January 17, 2008 · 2 Comments

When the Columbia space shuttle broke up upon re-entry to earth in 2003, the President appointed the Columbia Accident Investigation Board(CAIB) to look into the causes.  

As part of the investigation, the Board looked into how engineers and contractors at the National Aeronautical and Space Agency (NASA) transmit their technical information to their management.  When NASA discovered that a piece of foam had fallen off the shuttle during take off and had impacted its wing, a team of engineers and scientists began a series of analyses to assess any risk that such impact would have upon re-entry. The concern was that the damage done to the wing during take off might impair its ability to withstand the tremendous heat that would be generated when the shuttle began its re-entry into the Earth’s atmosphere. That turned out to the fatal cause of the incident.   

On Day Nine of the mission, the engineering team presented the results of its risk assessment findings to NASA management in a PowerPoint presentation while the shuttle was still in space. One of the critical slides used in the presentation contained six levels of hierarchy. The Board hired Dr. Edward Tufte – a Yale Professor who is an expert in information presentation – to analyze that particular PowerPoint slide (shown on the right).

 According to the Board, important engineering information was either “filtered out or lost in the small prints within the bullet points.”  

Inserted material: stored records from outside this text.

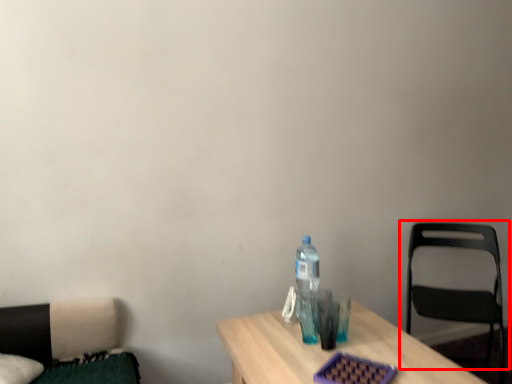 Question: Considering the relative positions of chair (annotated by the red box) and bottle in the image provided, where is chair (annotated by the red box) located with respect to the staircase?

Choices:
 (A) left
 (B) right

Answer: (B) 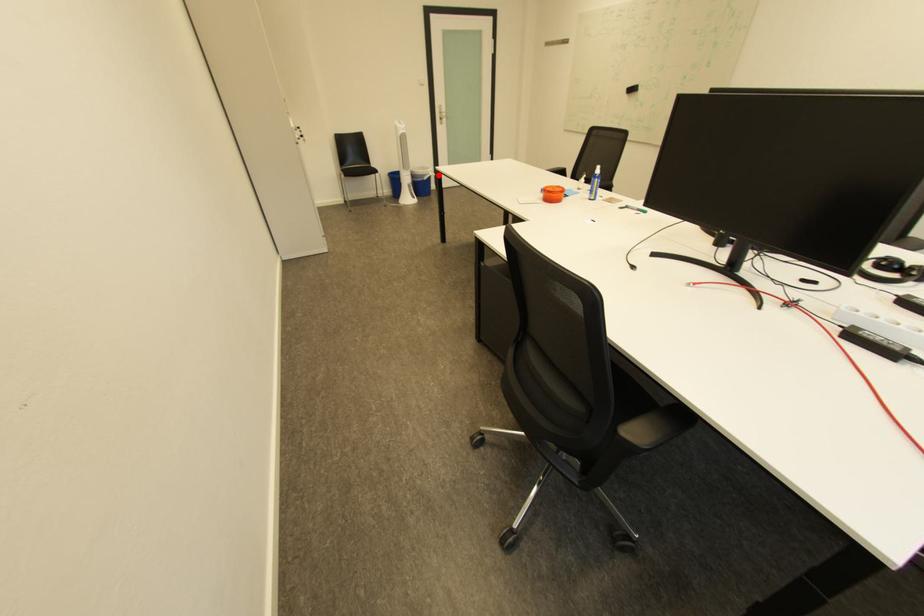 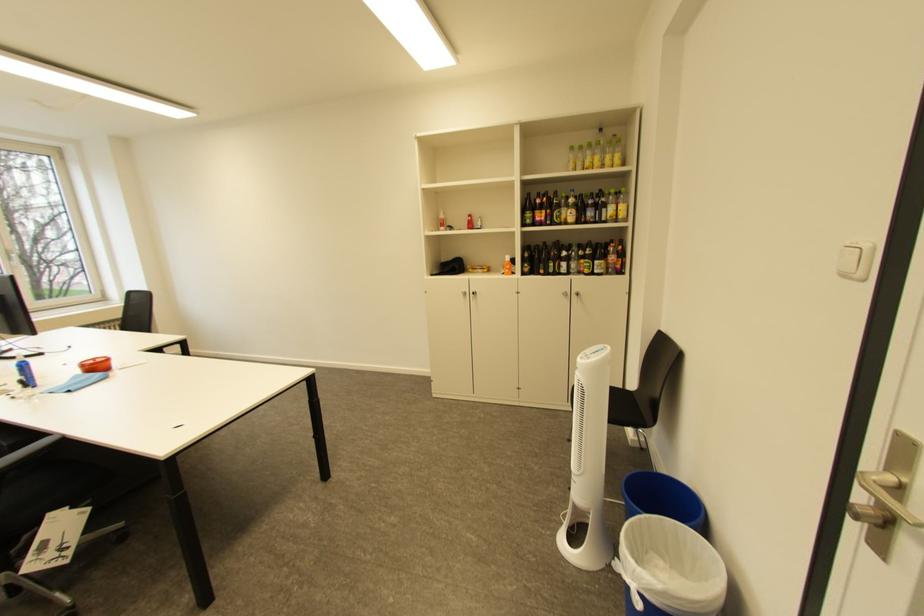 The point at the highlighted location is marked in the first image. Where is the corresponding point in the second image?

(636, 570) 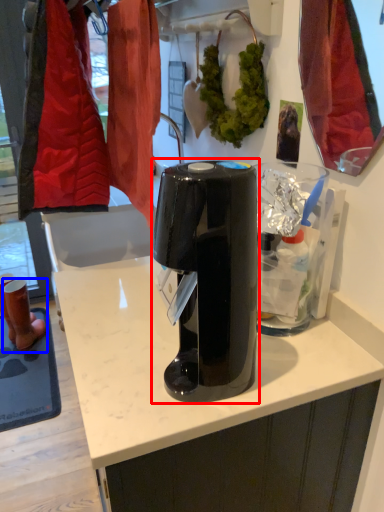 Question: Which object is closer to the camera taking this photo, home appliance (highlighted by a red box) or footwear (highlighted by a blue box)?

Choices:
 (A) home appliance
 (B) footwear

Answer: (A) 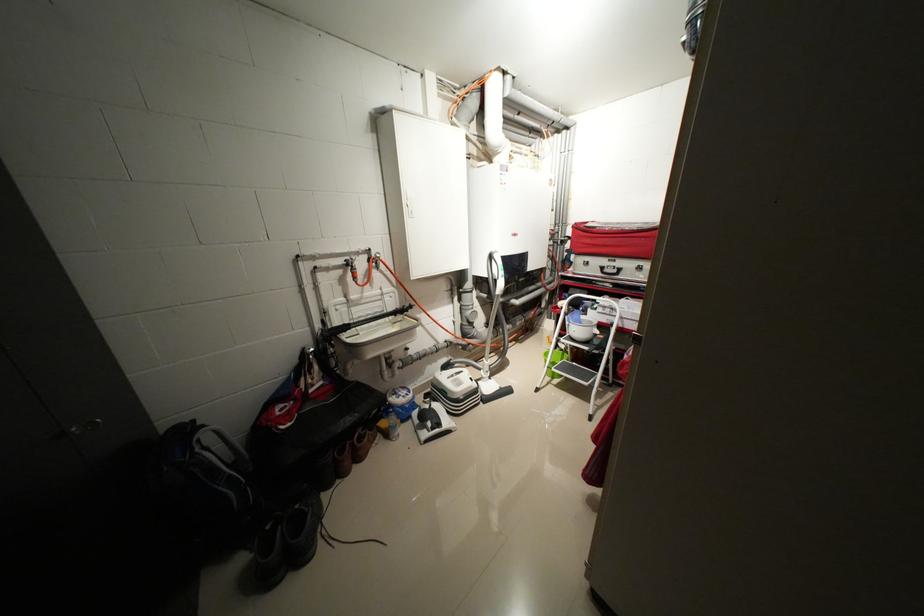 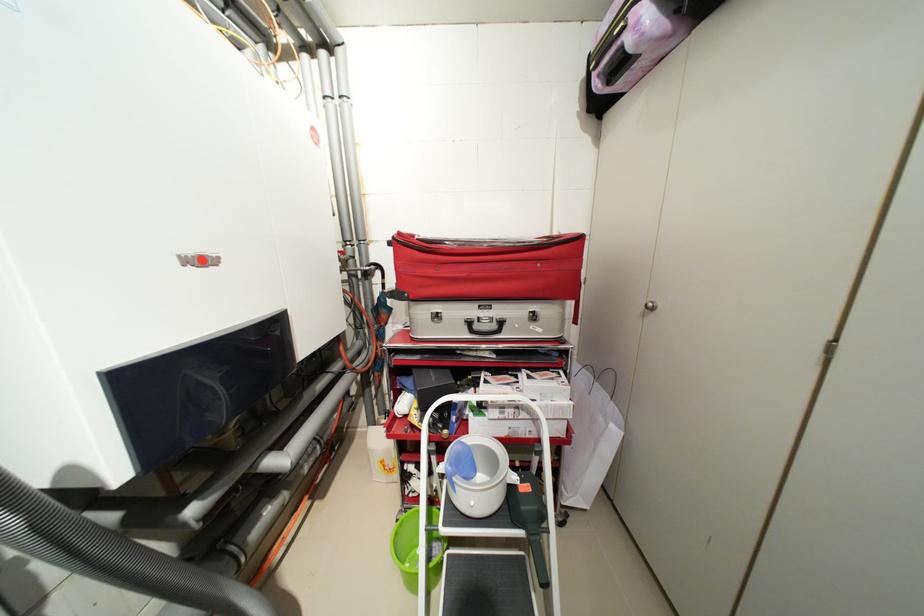 Locate, in the second image, the point that corresponds to the point at 623,272 in the first image.

(502, 326) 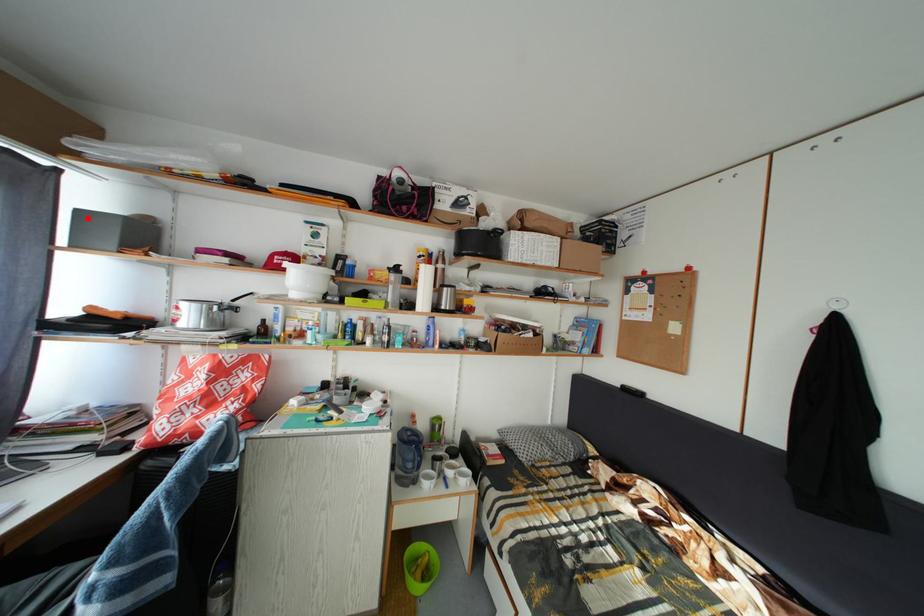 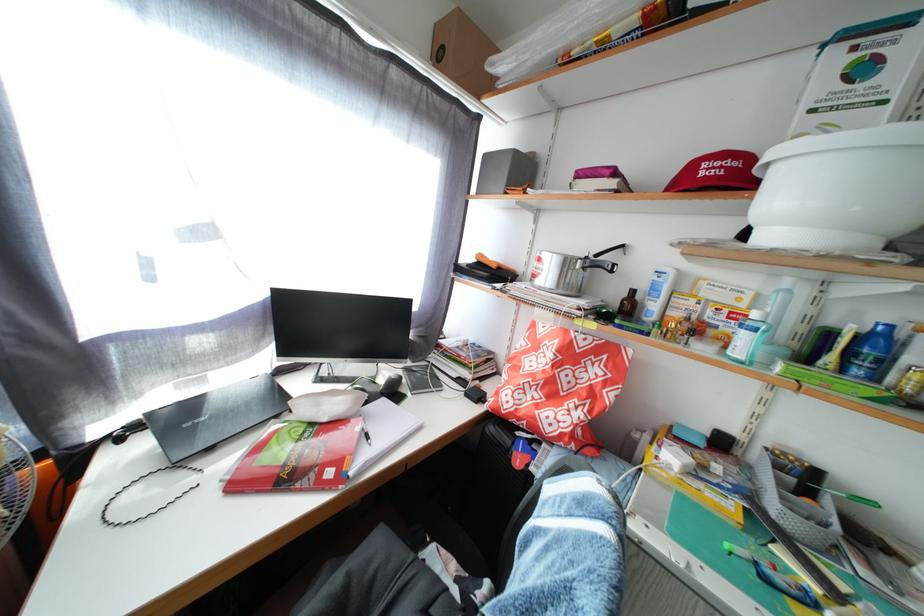 Locate, in the second image, the point that corresponds to the highlighted location in the first image.

(494, 163)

The CAIB further concluded as follows: “When engineering analyses and risk assessments are condensed to fit on a standard form or overhead slide, information is inevitably lost. In the process, the priority assigned to information can be easily misrepresented by its placement on a chart and the language that is used. . . . As information gets passed up an organization hierarchy, from people who do analyses to mid-level managers to high-level managers, key explanations and supporting information is filtered out. In this context, it is easy to understand how a senior manager might read this PowerPoint slide and not realize that it addresses a life-threatening situation. . . . The Board views the endemic use of PowerPoint briefing slides instead of technical reports as an illustration of the problematic methods of technical communication at NASA.” 

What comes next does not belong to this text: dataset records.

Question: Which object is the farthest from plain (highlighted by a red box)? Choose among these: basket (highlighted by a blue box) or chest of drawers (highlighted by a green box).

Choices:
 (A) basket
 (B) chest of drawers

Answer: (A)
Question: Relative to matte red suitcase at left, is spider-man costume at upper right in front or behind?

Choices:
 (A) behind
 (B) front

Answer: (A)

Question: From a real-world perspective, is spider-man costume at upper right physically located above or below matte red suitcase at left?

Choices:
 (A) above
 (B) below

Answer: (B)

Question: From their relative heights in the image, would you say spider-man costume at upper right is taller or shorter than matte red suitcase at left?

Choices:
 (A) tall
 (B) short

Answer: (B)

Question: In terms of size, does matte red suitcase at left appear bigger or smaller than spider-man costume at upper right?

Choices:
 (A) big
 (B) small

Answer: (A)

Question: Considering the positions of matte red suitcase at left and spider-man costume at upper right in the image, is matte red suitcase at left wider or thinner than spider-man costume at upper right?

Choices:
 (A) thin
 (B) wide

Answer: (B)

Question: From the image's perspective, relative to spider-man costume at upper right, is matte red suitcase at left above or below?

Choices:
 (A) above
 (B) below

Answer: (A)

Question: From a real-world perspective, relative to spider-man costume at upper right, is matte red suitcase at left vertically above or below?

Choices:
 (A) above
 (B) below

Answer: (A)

The Board also observed that “generally, the higher information is transmitted in the hierarchy, the more it gets ‘rolled up,’ abbreviated, and simplified. Sometimes information gets lost altogether, signals drop from memos, problem identification systems, and formal presentations. The same conclusions, repeated over time, can result in problems eventually being deemed non-problems”.  

One avenue by which information gets “rolled up” and confused – according to the Board –  was through the technology of PowerPoint presentations.